Let’s look back at the Temperature class. The current temperature is stored within an object of type Temperature, but up until now we have not provided a way to access that value. So now we can add a read-only property called CurrentTemperature. The code for the Temperature class will now include the following:

package BeansBook.Simulator;

import java.util.Vector;

public class Temperature
{
   // the current temperature in Celsius
   protected double currentTemp = 22.2;

   [The rest of the existing code goes here]

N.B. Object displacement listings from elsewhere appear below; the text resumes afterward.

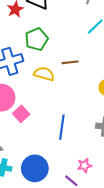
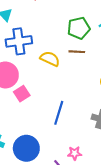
green pentagon: (36, 39) -> (79, 28), moved

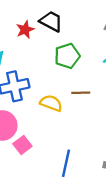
green pentagon: (79, 28) -> (67, 56), moved

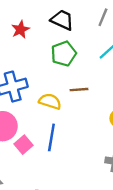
black trapezoid: (51, 21) -> (62, 20), moved
blue line: (66, 163) -> (51, 137), moved

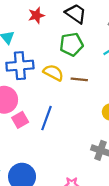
yellow semicircle: (50, 101) -> (53, 73), moved

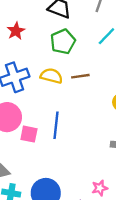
red star: (36, 15) -> (16, 31), moved
pink square: (20, 120) -> (29, 134), turned -35

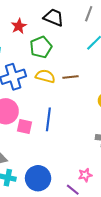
red star: (16, 31) -> (19, 26), moved
green pentagon: (63, 42) -> (41, 47), moved

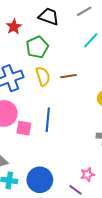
gray line: (89, 14) -> (84, 11), turned 42
yellow semicircle: (45, 76) -> (43, 76), turned 60

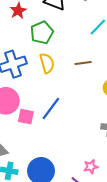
brown line: (68, 76) -> (83, 63), moved
blue line: (48, 120) -> (51, 109), turned 30

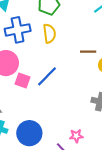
brown line: (83, 63) -> (88, 52), moved

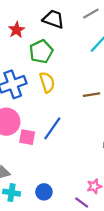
blue circle: (29, 133) -> (44, 192), size x0.6

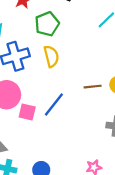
brown line: (92, 95) -> (93, 87), moved

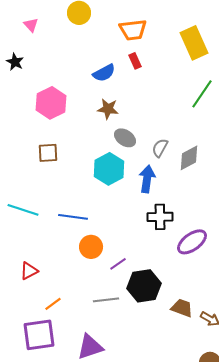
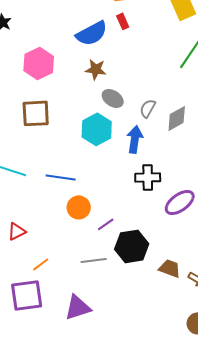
blue semicircle: (104, 73) -> (92, 33), size x1.4
brown square: (48, 153) -> (36, 113), size x1.4

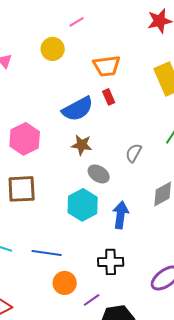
gray semicircle: (148, 108) -> (134, 153), moved
black cross: (148, 177) -> (111, 262), moved

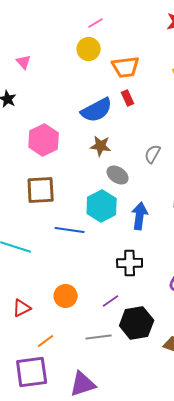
yellow circle: (53, 49) -> (89, 49), moved
blue line: (47, 253) -> (70, 230), moved
orange circle: (65, 283) -> (66, 296), moved

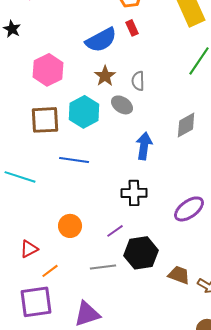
brown star: (101, 146) -> (105, 76), turned 30
gray semicircle: (153, 154) -> (138, 81), moved, turned -30
cyan hexagon: (102, 206) -> (84, 112), moved
red triangle: (22, 308) -> (29, 249), moved

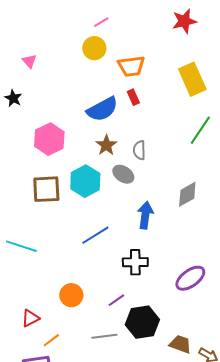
blue line: (74, 160) -> (95, 235), moved, turned -40

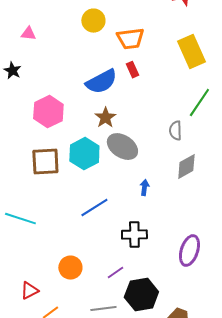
pink triangle: (29, 61) -> (28, 34), turned -42
gray semicircle: (139, 150) -> (175, 131), moved
gray ellipse: (123, 174) -> (122, 147), size x1.4
blue arrow: (145, 215) -> (144, 188), size x0.6
purple ellipse: (190, 278) -> (189, 251), turned -36

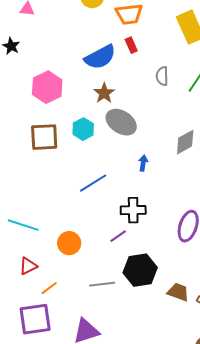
gray semicircle: (175, 131) -> (162, 76), moved
cyan hexagon: (84, 154) -> (83, 129), size x0.7
cyan line: (20, 219) -> (23, 225), moved
purple line: (115, 273) -> (118, 236), moved

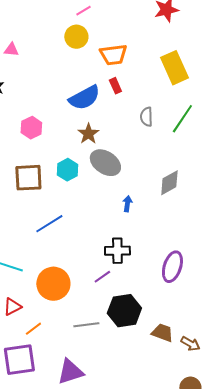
pink hexagon: (47, 87) -> (31, 128), size x0.7
blue line: (93, 183) -> (49, 224), moved
orange circle: (69, 243) -> (53, 284), size x1.4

   // the get method for property CurrentTemperature
   public double getCurrentTemperature()
   {
      return currentTemp;
   }

}

It is important to recognize that properties are not defined by data members of the object’s class. One reason for this is that it would break encapsulation. More importantly, properties can be computed when they are needed without having to be stored explicitly. In an earlier example we described a Thermometer class that tracked temperatures from two locations. We could define a property called NumberOfLocations. This is a read-only property that describes how many locations are being tracked by the thermometer. In this case we don’t need to explicitly store a data member for this property, we just know that the value is always 2. We could add a property get method to access this value, as follows:

public int getNumberOfLocations()
{
   return 2:
}

Although our thermometer isn’t a visual component yet, imagine that at some point it will be capable of displaying the temperature from one of its source thermometers. Let’s design the Thermometer so that it is capable of displaying temperatures in either Celsius or Fahrenheit. We call this property DisplayingCelsius, and we expose it using a boolean data type. Remember that this doesn’t refer to the way that the property is stored internally, only the way that the property is exposed externally. If Celsius is not used, then Fahrenheit is being used, and vice versa. We’ll put off implementing the property until later. So the code for the Thermometer class now looks like this:

package BeansBook.Simulator;

public class Thermometer implements TempChangeListener
{
   // a reference to the temperature object that we are monitoring
   protected Temperature theTemperature;

   Thermometer(Temperature temperature)
   {
      theTemperature = temperature;

      // register for temperature change events
      theTemperature.addTempChangeListener(this);
   }

   // handle the temperature change events
   public void tempChanged(TempChangedEvent evt)
   {
      // do something with the temperature that we can retrieve
      // by calling evt.getTemperature()
   }

// the get method for the DisplayingCelsius property
public boolean isDisplayingCelsius()
{
   ...
}

// an alternate get method for the DisplayingCelsius property
public boolean getDisplayingCelsius()
{
   return isDisplayingCelsius();
}

// the set method for the DisplayingCelsius property
public void setDisplayingCelsius(boolean value)
{
   ...
}
}

In this example I’ve provided both forms of the get method for the boolean property DisplayingCelsius. You’ll notice that the only method that has an implementation so far is getDisplayingCelsius(), which does nothing but call the isDisplayingCelsius() method. We’ll fill in the code later.

Tip

Whenever two methods are provided that perform the same function, it is a good idea to implement one in terms of the other. There is no requirement to do this, but it is a good programming practice. Following this guideline will eliminate the need to repeat code, and to modify multiple areas of code when the implementation changes.

Normally when a property value is changed, the object will react in some way. Later, when our Thermometer object is capable of displaying a temperature value, we will have to implement code that reacts to a change to the DisplayingCelsius property by redisplaying the temperature according to the temperature units being used (Celsius or Fahrenheit).